We agreed that there might be various levels of support for non-shared file transfer systems. Perhaps jobs specify two things: what files to transfer to the grid ftp server, and what files to transfer to the job. These might be different if some files were pre-staged. But we might also assume that these two lists are the same.
Alain talked about the progression of getting GT4 into the VDT. This week he built GT4 but hasn't yet tested it. The plan is to release 1.3.7 with pre-ws GT4 in "a few weeks". While it should be a smooth upgrade, we need to do a fair amount of testing (can GT2 and GT4 clients submits job? Will VOMS still compile against GT4? etc.) Then we'll add support for GRAM-WS (and therefore RFT) in VDT 1.3.8, which will come out "soon" after 1.3.7.
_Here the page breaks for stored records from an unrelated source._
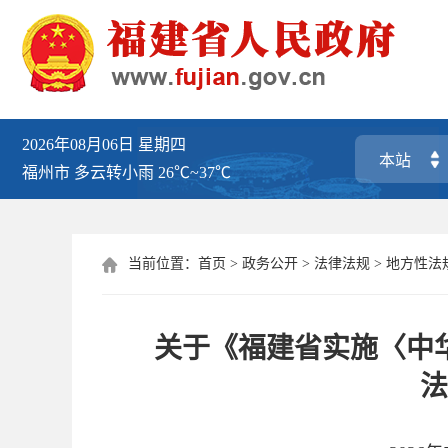
2026年08月06日
星期四
福州市
多云转小雨
26℃~37℃
当前位置：
首页
>
政务公开
>
法律法规
>
地方性法

关于《福建省实施〈中
法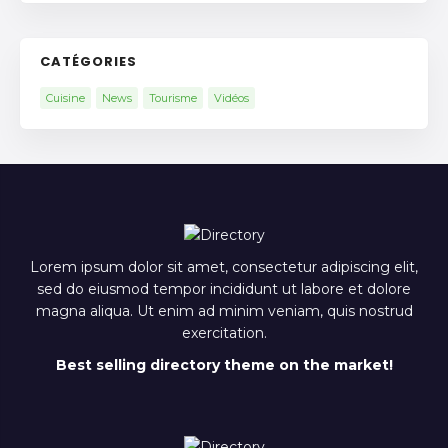
CATÉGORIES
Cuisine
News
Tourisme
Vidéos
Lorem ipsum dolor sit amet, consectetur adipiscing elit,
sed do eiusmod tempor incididunt ut labore et dolore
magna aliqua. Ut enim ad minim veniam, quis nostrud
exercitation.
Best selling directory theme on the market!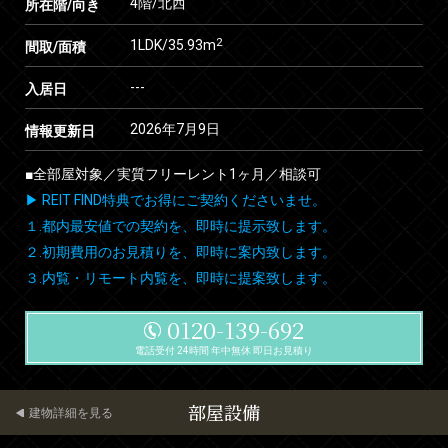
4階/北西
所在階/向き
2
1LDK/35.93m
間取/面積
---
入居日
2026年7月9日
情報更新日
■全部屋対象／実質フリーレント1ヶ月／相談可
▶ REIT FIND特典でお得にご契約くださいませ。
１.都内最安値での契約を、即時に提示致します。
２.初期費用のお見積りを、即時に案内致します。
３.内覧・リモート内覧を、即時に提案致します。
0120-139-692
電話受付 24時間 年中無休 即日お見積り
部屋設備
建物詳細を見る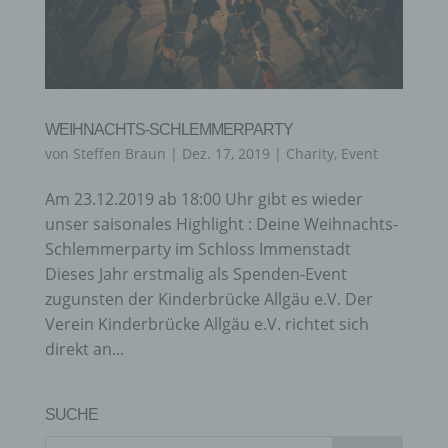
WEIHNACHTS-SCHLEMMERPARTY
von
Steffen Braun
|
Dez. 17, 2019
|
Charity
,
Event
Am 23.12.2019 ab 18:00 Uhr gibt es wieder
unser saisonales Highlight : Deine Weihnachts-
Schlemmerparty im Schloss Immenstadt
Dieses Jahr erstmalig als Spenden-Event
zugunsten der Kinderbrücke Allgäu e.V. Der
Verein Kinderbrücke Allgäu e.V. richtet sich
direkt an...
SUCHE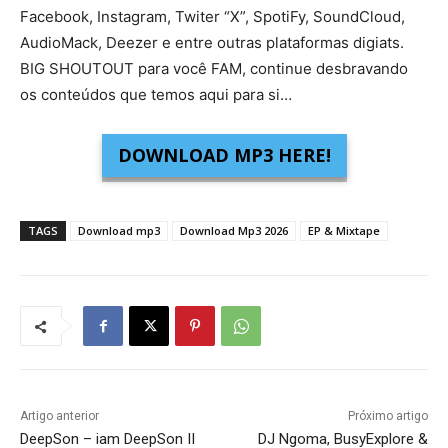
Facebook, Instagram, Twiter “X”, SpotiFy, SoundCloud,
AudioMack, Deezer e entre outras plataformas digiats.
BIG SHOUTOUT para você FAM, continue desbravando
os conteúdos que temos aqui para si…
DOWNLOAD MP3 HERE!
TAGS
Download mp3
Download Mp3 2026
EP & Mixtape
Artigo anterior
Próximo artigo
DeepSon – iam DeepSon II
DJ Ngoma, BusyExplore &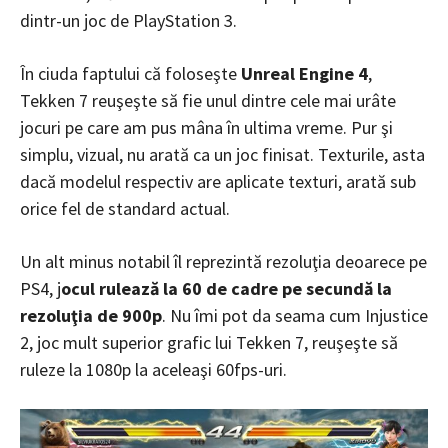
dintr-un joc de PlayStation 3.
În ciuda faptului că foloseşte
Unreal Engine 4
,
Tekken 7 reuşeşte să fie unul dintre cele mai urâte
jocuri pe care am pus mâna în ultima vreme. Pur şi
simplu, vizual, nu arată ca un joc finisat. Texturile, asta
dacă modelul respectiv are aplicate texturi, arată sub
orice fel de standard actual.
Un alt minus notabil îl reprezintă rezoluţia deoarece pe
PS4, j
ocul rulează la 60 de cadre pe secundă la
rezoluţia de 900p
. Nu îmi pot da seama cum Injustice
2, joc mult superior grafic lui Tekken 7, reuşeşte să
ruleze la 1080p la aceleaşi 60fps-uri.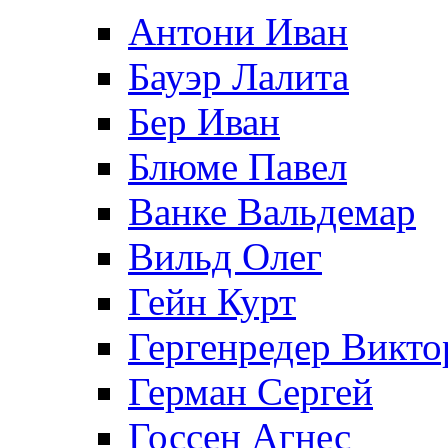
Антони Иван
Бауэр Лалита
Бер Иван
Блюме Павел
Ванке Вальдемар
Вильд Олег
Гейн Курт
Гергенредер Викто
Герман Сергей
Госсен Агнес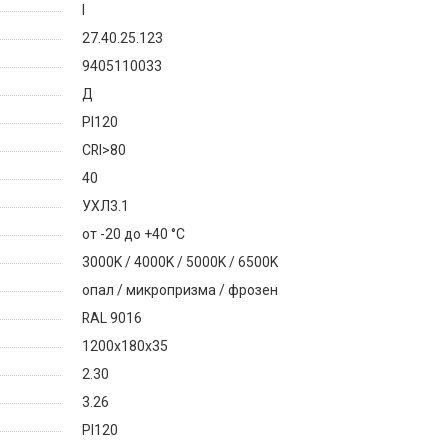
I
27.40.25.123
9405110033
Д
PI120
CRI>80
40
УХЛ3.1
от -20 до +40 °C
3000K / 4000K / 5000K / 6500K
опал / микропризма / фрозен
RAL 9016
1200х180х35
2.30
3.26
PI120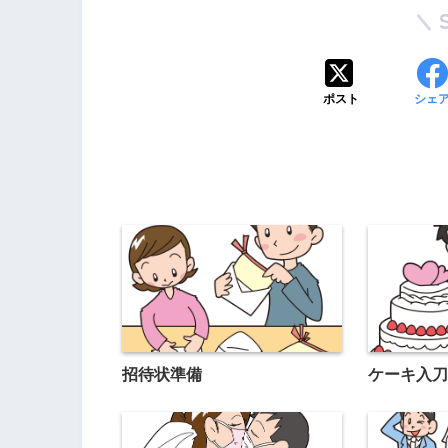
ポスト
シェ
招待状準備
ケーキ入刀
Right now RFT (which is required for GRAM-WS) requires Postgres, but Globus 4.0.1 will add support for MySQL, which the VDT may take advantage of. Globus 4.0.1 should be released in a couple of weeks.
Jens gave some advice for configuring Globus 4. He recommends 100-200 RFT threads, he points out that there are four PORT_RANGE variables to set now if you are using a firewall (the old two for TCP, and two new ones for UDP. UDP is used for some low-priority notifications). He also recommends starting the Globus Java containers with more memory than the default 128MB max heap size. Probably 384MB, but 256MB might work. Jens is going to write up his suggestions in more detail, and send them to Globus folks and VDT folks.
Alain noticed the mention of UDP and mentioned two stories from Condor experience. Condor uses UDP for an execution compute to notify the central manager (which does matchmaking) that it exists. It's okay if some UDP messages are lost, because we won't eliminate a computer from our list unless we miss several messages. We have encountered two problems. First, a site in Korea updating to a site at Fermilab was never able to get UDP packets out Monday-Friday, but weekends worked. For them, we had to add TCP updates. Second, some firewalls (like the Windows XP SP2 firewall) seem to have small fragmentation buffers, so we lost packets until we handled fragmentation ourself.
John Weigand asked about how to update VDT components like VOMS and GUMS that rely on data stored in a MySQL database. We talked about how this data is now stored in $VDT_LOCATION/vdt-app-data, so it can be easily transferred to a new installation. Just create the directory for the new installation, copy over vdt-app-data, and install. In VDT 1.3.5, not all of the VOMS configuration was in vdt-app-data, so some things will need to be transferred by hand.
John also asked about how to write Pacman files for VOMRS (apparently pronounced V-O-M-R-S). Alain pointed him at some sample Pacman files and offered more help if he would like it.